Cable / Telecom News

UPDATE: The rabbit gets a lawyer. Rogers suing Bell over wireless ads


TORONTO – Rogers Communications today filed a lawsuit with the Federal Court of Canada over Bell Mobility’s recent run of TV and print advertising Rogers says “crosses the line” and is damaging to its brand.

“Bell has run a series of ads over the past year, the most recent of which, we felt, were too much,” John Boynton, Rogers Communications senior vice-president and chief marketing officer told www.cartt.ca this afternoon. The most recent ad that he – and the lawsuit – points to is the TV spot about Bell Mobility’s wireless speed capabilities where the Bell cheetah eats the Rogers rabbit, and then spits it back out.

Calling the ads “disparaging” and saying they “denigrate the Rogers brand,” Rogers has filed suit under the Trademarks Act, has asked for as-yet unspecified damages and for the ads to stop.

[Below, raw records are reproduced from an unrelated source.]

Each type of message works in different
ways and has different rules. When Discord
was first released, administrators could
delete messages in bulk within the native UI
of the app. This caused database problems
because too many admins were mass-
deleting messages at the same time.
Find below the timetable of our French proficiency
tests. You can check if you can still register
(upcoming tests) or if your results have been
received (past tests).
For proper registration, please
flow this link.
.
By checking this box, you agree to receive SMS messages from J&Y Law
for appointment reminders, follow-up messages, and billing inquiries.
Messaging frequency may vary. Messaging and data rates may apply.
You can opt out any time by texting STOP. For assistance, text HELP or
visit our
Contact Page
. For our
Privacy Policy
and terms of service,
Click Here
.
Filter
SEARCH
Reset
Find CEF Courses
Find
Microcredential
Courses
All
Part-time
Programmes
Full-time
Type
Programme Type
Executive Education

“We are in a highly competitive industry in wireless and we support and believe in competitive advertising and have done it ourselves in the past but this has nothing to do with being competitive.”

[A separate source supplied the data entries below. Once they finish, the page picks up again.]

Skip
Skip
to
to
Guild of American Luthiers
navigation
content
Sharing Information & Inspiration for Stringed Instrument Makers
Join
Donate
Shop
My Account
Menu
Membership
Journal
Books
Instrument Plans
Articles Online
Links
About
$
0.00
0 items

Comparisons of service is fine, said Boynton, but, “we believe the line was crossed and the objective of the advertising no longer becomes competitive but becomes about denigrating another company’s brand – a good example is the most recent ad with the cheetah and the rabbit… if you were doing competitive advertising you would show the cheetah beating the rabbit in a race showing that it’s much faster but clearly the objective of the ad is different and the cheetah instead must swallow the rabbit and then barf it out.

“That is quite frankly, a very, very shameless, unnecessary thing that they didn’t have to do.”

In Rogers’ statement of claim, it says the cheetah ad “disparages, denigrates, discredits, tarnishes, diminishes and otherwise deprecates the value of the goodwill associated with the Rogers trademarks an Rogers brand. Rogers is symbolically devoured, choked on, and then spat out by Bell.”

On January 20th, Rogers’ lawyers wrote Bell, demanding the ads be pulled. Bell refused, says the statement of claim.

Another print ad ran out west shows Rogers phones in a urinal with a Bell offer above the urinal “and the line says ‘making the other guys plans seem worthless,’” says Boynton.

“So they are saying the value of our brand is worthless.

“There’s a point where you want to do some logical, factual comparisons, and sometimes there’s a clever, emotional element to it but there’s a line that gets crossed that people need to be taken to task on,” he continued. “We’re a multi-billion-dollar company and wireless has revenues in the millions and millions – the value of our brand, therefore, is massive and when somebody clearly is out to denigrate the brand and reduce the value and therefore the value of the company, we will hold them for monetary reasons.”

Since its own lawyers only received notice of the lawsuit today, a Bell spokesman, when contacted by www.cartt.ca, said the company could not comment yet.